Though there are a handful of food trucks serving hamburgers in the city (including Food Cabbie, one of the earlier trucks in the recent food truck explosion, as well as Crossroads Diner and Beach Boys, among others), this is the first one I’ve reviewed for this blog. I guess if you put “Burger Obsession” in the title of your eatery, I’m pretty much obligated to go there. Plus, as far as I know it’s Toronto’s only burger-centric food truck, so there’s that.
Kevin’s Burger Obsession serves a grilled burger; most of the essential burger joints in this city serve griddled patties, so another great grilled burger would certainly be welcome.
On this particular day I found the truck parked near Roundhouse park, but since they’re on wheels you’ll have to check their Twitter to see where you can find them at any given moment.
I ordered the plain beef burger (they also offer pork and turkey), which comes topped with lettuce, tomato, and grilled onion.
Sadly, though Kevin may be obsessed with burgers, his own burgers are kind of bad. I think these hamburgers may need to take out a restraining order on Kevin.
It’s a meatloaf burger. I think I’ve made it fairly clear by now that I’m not crazy about this style of hamburger, but I can recognize a good one when I see it. This is not a good one. The seasonings are actually not all that strong, as far as meatloaf burgers go, but despite that there’s absolutely no beefy flavour here — just the muddled taste of whatever they’ve mixed in to the beef (Worcestershire? I’m not sure).

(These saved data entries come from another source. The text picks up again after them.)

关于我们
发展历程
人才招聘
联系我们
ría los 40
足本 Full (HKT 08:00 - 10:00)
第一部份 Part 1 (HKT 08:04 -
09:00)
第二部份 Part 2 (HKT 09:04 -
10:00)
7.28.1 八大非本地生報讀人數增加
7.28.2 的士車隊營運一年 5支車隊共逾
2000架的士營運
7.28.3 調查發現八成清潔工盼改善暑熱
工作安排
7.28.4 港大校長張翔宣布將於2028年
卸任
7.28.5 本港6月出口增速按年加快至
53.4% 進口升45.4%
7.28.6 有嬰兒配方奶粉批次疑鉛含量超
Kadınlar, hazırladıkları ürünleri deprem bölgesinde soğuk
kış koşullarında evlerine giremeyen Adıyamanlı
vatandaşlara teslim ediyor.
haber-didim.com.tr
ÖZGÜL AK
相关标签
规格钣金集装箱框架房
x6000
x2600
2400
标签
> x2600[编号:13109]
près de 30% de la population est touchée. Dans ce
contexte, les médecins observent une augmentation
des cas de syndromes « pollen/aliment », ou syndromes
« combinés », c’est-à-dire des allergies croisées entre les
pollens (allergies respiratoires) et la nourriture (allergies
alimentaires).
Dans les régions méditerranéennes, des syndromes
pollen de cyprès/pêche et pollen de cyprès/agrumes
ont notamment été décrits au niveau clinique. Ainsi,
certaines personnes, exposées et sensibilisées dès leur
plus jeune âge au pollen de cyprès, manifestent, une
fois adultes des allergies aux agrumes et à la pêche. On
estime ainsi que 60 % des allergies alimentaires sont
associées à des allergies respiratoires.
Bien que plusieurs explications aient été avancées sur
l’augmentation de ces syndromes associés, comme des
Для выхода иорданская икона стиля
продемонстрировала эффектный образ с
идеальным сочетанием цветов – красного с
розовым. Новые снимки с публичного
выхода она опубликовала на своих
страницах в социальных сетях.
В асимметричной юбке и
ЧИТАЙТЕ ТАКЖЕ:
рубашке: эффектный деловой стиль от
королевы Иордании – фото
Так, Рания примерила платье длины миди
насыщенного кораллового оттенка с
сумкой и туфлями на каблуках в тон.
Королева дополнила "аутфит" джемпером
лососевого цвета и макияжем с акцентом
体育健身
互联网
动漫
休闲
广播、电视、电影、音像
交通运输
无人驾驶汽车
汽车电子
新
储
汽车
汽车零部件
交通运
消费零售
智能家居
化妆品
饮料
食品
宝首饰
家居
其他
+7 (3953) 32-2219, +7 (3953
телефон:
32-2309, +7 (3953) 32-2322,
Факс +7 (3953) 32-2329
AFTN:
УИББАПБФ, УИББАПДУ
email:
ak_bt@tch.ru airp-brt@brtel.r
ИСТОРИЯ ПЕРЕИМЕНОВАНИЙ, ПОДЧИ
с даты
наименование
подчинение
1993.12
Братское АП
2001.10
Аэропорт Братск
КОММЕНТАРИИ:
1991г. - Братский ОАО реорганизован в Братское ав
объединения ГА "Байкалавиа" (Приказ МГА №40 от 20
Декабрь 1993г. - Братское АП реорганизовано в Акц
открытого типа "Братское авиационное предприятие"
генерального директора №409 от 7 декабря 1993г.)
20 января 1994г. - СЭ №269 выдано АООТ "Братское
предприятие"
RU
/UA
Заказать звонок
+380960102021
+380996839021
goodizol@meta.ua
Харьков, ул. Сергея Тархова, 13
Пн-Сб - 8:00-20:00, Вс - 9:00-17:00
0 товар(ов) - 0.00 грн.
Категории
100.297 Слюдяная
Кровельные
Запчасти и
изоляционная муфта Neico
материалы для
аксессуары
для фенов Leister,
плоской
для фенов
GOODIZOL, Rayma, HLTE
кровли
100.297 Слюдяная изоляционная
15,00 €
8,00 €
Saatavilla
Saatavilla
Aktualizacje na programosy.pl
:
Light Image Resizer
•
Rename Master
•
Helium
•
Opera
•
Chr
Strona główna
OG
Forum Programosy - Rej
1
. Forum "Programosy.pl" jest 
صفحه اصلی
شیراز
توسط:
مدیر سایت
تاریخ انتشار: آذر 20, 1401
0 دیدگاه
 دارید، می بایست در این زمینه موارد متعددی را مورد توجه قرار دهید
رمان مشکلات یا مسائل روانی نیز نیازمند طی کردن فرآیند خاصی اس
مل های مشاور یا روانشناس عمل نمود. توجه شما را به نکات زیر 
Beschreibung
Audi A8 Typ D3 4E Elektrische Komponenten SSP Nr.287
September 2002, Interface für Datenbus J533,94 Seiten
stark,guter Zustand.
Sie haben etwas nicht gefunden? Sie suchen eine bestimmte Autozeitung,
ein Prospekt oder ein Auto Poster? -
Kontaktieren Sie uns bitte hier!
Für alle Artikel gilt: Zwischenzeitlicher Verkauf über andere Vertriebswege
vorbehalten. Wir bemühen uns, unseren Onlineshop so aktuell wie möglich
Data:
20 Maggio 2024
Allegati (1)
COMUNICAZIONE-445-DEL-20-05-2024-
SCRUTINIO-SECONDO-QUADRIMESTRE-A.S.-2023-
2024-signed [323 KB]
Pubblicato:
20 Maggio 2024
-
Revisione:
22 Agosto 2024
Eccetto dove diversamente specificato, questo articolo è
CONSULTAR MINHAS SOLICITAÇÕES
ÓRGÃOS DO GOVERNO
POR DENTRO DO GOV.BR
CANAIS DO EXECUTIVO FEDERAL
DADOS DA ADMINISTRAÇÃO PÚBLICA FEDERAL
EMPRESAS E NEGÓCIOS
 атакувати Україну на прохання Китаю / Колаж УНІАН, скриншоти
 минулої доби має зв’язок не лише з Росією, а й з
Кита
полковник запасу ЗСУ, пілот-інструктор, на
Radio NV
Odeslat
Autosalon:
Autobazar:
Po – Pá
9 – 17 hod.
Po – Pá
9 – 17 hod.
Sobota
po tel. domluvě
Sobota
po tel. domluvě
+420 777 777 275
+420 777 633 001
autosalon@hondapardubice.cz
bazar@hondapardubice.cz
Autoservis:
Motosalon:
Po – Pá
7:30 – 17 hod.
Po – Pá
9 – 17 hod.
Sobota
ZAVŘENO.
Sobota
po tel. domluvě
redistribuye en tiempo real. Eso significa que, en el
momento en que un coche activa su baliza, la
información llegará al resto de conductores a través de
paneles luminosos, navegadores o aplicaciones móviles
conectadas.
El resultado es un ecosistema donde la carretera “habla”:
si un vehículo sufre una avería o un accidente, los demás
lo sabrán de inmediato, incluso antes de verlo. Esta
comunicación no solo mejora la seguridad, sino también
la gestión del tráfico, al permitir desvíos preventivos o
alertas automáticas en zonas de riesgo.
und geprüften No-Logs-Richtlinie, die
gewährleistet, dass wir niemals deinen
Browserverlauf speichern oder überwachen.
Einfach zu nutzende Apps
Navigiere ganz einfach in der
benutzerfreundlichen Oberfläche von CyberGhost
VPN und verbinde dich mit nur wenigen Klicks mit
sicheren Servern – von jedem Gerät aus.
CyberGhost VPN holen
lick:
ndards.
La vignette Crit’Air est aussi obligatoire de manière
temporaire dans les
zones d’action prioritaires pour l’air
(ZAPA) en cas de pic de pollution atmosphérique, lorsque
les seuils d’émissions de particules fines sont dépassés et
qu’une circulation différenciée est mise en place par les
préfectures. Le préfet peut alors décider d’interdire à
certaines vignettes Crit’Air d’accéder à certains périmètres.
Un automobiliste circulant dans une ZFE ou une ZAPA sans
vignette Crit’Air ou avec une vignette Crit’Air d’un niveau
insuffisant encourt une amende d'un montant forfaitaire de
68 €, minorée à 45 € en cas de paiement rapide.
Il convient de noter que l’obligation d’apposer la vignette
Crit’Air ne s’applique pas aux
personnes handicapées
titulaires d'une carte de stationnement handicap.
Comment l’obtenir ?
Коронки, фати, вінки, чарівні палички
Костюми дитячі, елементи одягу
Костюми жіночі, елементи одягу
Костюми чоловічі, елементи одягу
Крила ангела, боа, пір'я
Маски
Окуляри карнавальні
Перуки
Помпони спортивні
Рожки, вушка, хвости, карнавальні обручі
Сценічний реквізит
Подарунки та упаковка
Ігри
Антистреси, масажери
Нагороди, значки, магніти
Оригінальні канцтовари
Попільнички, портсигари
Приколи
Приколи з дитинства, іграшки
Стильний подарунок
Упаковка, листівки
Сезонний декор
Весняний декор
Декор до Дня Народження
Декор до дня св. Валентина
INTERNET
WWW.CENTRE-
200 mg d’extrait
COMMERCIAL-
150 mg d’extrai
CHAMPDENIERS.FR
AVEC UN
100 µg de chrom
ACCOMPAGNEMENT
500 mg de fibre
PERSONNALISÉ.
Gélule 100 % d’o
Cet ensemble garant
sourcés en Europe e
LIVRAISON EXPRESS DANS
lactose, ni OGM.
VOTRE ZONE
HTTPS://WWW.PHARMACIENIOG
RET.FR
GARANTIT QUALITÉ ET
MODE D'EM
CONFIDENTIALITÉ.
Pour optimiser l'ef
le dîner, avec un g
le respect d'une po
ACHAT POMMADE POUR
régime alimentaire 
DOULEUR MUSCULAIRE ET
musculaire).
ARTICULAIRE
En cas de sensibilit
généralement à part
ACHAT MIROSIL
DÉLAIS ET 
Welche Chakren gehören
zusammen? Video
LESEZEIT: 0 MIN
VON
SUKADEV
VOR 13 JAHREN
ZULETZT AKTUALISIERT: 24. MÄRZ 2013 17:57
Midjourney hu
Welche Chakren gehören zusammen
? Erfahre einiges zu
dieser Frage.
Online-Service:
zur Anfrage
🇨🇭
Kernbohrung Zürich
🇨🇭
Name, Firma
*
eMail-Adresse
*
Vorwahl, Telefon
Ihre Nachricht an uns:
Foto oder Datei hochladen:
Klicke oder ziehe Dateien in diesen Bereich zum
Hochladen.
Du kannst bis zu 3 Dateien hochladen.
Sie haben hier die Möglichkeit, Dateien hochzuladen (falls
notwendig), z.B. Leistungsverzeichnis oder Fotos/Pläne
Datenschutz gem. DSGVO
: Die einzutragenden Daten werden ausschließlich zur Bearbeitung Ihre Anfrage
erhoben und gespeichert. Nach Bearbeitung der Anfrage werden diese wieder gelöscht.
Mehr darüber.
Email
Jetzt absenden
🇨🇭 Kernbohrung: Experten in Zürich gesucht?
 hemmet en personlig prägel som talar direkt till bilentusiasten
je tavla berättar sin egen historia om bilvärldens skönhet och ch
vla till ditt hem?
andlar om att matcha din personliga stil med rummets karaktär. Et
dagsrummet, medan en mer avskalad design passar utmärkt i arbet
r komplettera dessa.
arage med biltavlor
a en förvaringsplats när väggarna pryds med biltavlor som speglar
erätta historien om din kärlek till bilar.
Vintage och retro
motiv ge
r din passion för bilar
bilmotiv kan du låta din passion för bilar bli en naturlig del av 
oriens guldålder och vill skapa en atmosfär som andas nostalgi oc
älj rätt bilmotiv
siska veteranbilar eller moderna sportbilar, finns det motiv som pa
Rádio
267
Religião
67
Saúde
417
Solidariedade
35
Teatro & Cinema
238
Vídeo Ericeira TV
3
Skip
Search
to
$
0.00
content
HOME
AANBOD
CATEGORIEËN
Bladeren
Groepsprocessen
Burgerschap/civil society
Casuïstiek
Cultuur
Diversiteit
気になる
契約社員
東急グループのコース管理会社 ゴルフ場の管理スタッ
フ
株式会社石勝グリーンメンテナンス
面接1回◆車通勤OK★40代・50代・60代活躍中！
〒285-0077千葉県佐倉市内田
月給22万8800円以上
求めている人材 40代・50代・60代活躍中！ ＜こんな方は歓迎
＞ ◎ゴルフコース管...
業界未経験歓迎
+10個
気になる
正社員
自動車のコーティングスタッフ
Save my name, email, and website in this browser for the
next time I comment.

Much more troubling was the patty’s off-puttingly mushy texture. This isn’t the first mushy hamburger I’ve reviewed for this blog (see here, here, and here); I don’t know what these people are doing to give their hamburgers such a horrifying texture, but I really doubt it’s a coincidence that all these squishy patties come from meatloaf burgers.
This is yet another argument to not mess with a good thing by mixing unwanted garbage into your hamburger. Condiments belong on top of a hamburger, not inside of it. Anyone who’s tasted the burger at a place like Burger’s Priest or White Squirrel knows that all you need is good quality beef seasoned with some salt and maybe pepper. That’s it. Throwing other gunk in there is like drawing a mustache on the Mona Lisa.
Of course, that’s assuming that you start with very good quality beef, and I doubt that’s the case here. The complete lack of beefy flavour makes that all too clear.
The toppings were pretty good, particularly the grilled onions, and the bun was nice and fresh and complimented the patty fairly well. It was, however, way too big — I was left with a pretty significant amount of superfluous bun after the patty was gone. I’ve said it before, but a too-big bun is a telltale sign of a middling (or worse) burger joint. When making a hamburger, the natural inclination is to shape the patty to the size of the bun, but hamburgers shrink while cooking. This is pretty basic stuff. It doesn’t seem like a big deal to have a bun that’s wider than the patty, but if you drop the ball with something so basic, it’s safe to say that you’re getting other things wrong as well.
Did I hate this burger? Not really — I’ve certainly had worse. But for a place with “Burger” in its name, this was unforgivably bad.